A delicious cheesecake bite that puts a whole new twist on Oreo Cookies and Kailua
Ingredients
  • Crust:
  • 11 Oreo Cookies
  • 2 Tablespoons unsalted butter
  • Filling:
  • 2 oz. semi sweet chocolate
  • 12 oz cream cheese ( 1½ packages)
  • ¼ cup sugar
  • 1 egg
  • 1 teaspoon pure vanilla extract
  • ¼ Kahlua (coffee Liquor)
Instructions
  1. Prepare the cheesecake pan by rubbing the inside of each cheesecake well with a lightly oiled paper towel. Preheat oven to 350.
  2. Make the crust- Melt the butter in a small bowl. Place the Oreo cookies in a large ziplock type bag and crush with a rolling pin or use a food processor to crush the cookies. Place the crumbs in a medium size bowl and combine with the melted butter. Add about 1 Tablespoon of the crust mixture into each of the 12 mini cheesecake wells. Pack down the crumbs using a shot glass or glass spice bottle. Bake crust for 10 minutes in a preheated oven.
  3. Make the filling- Melt chocolate in a small bowl and set aside. In the bowl of an electric mixer, blend the cream cheese until very smooth. Add the sugar and continue to blend until fully incorporated. Add the egg and vanilla and continue to beat, scraping down the the sides of the bowl as needed. Add melted chocolate and blend. While blending add the Kailua. Beat an additional 30 seconds.
  4. Reduce the oven temperature to 250.
  5. Open a large ziplock bag and place it in a large glass, pulling the sides of the bag down over the glass. Add the cheesecake filling to the bag, then close the bag. Snip off one corner of the bag, and fill each well of the cheesecake pan a bit more then ¾ full with the filling. If there is a bit of extra filling, you can bake it in a small ramekin for a little teaser.

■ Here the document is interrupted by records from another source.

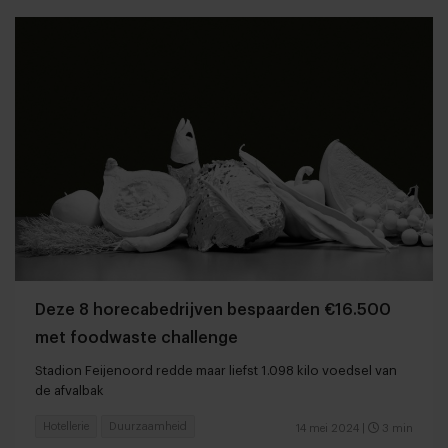
Deze 8 horecabedrijven bespaarden €16.500
met foodwaste challenge
Stadion Feijenoord redde maar liefst 1.098 kilo voedsel van
de afvalbak
Hotellerie
Duurzaamheid
14 mei 2024
|
3 min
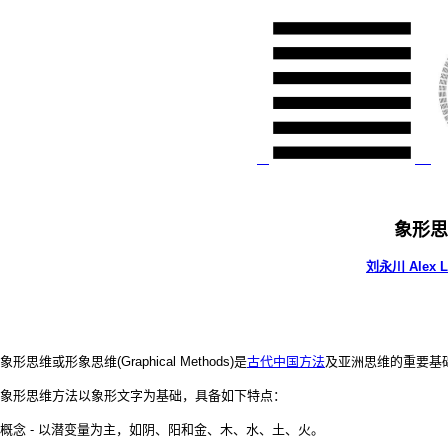
象形思
刘永川
Alex L
象形思维或形象思维(Graphical Methods)是
古代中国方法
及亚洲思维的重要基
象形思维方法以象形文字为基础，具备如下特点：
概念 - 以潜变量为主，如阴、阳和金、木、水、土、火。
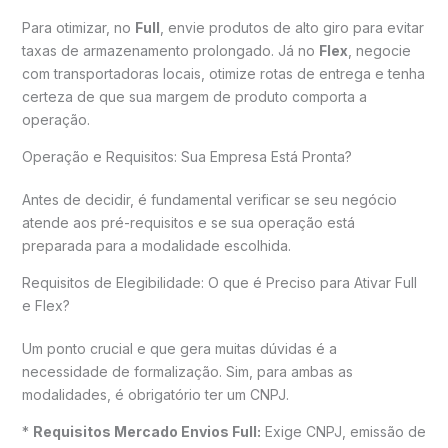
Para otimizar, no
Full
, envie produtos de alto giro para evitar
taxas de armazenamento prolongado. Já no
Flex
, negocie
com transportadoras locais, otimize rotas de entrega e tenha
certeza de que sua margem de produto comporta a
operação.
Operação e Requisitos: Sua Empresa Está Pronta?
Antes de decidir, é fundamental verificar se seu negócio
atende aos pré-requisitos e se sua operação está
preparada para a modalidade escolhida.
Requisitos de Elegibilidade: O que é Preciso para Ativar Full
e Flex?
Um ponto crucial e que gera muitas dúvidas é a
necessidade de formalização. Sim, para ambas as
modalidades, é obrigatório ter um CNPJ.
*
Requisitos Mercado Envios Full:
Exige CNPJ, emissão de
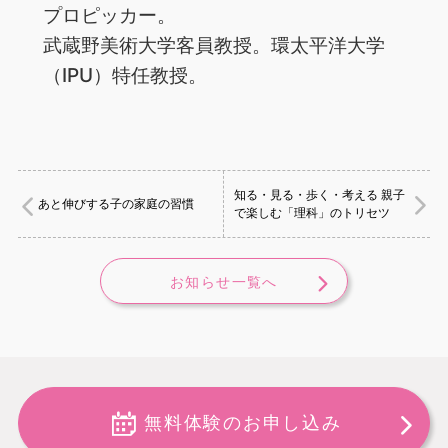
プロピッカー。
武蔵野美術大学客員教授。環太平洋大学
（IPU）特任教授。
知る・見る・歩く・考える 親子
あと伸びする子の家庭の習慣
で楽しむ「理科」のトリセツ
お知らせ一覧へ
無料体験のお申し込み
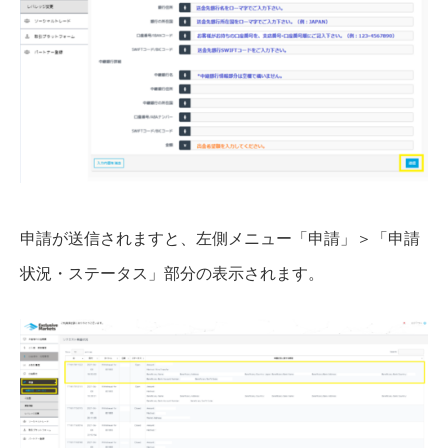
申請が送信されますと、左側メニュー「申請」＞「申請
状況・ステータス」部分の表示されます。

  6. Place a cheesecake pan in the 250 oven and bake cheesecakes until the filling is set, 22-25 minutes. Place the pan on a wire cooling rack and allow to cool to room temperature, then place the entire pan in the refrigerator about 4 hours before removing cheesecakes from pan.
  7. Once cool, carefully remove the cheesecakes from the pan (pressing up on the removable bottom of each well) Keep the cheesecakes in the frig until ready to serve. Garnish with whip cream, a chocolate covered expresso bean and a sprinkle of cinnamon or cocoa powder.
  8. The cheesecakes can be made up to 2 days in advance and kept in a closed container in the frig.
While there are a few steps in making these little cakes, the effort is well worth the results.

The little cake tins with removable bottoms are a must as they do not come out easily without the little extra nudge from the bottom.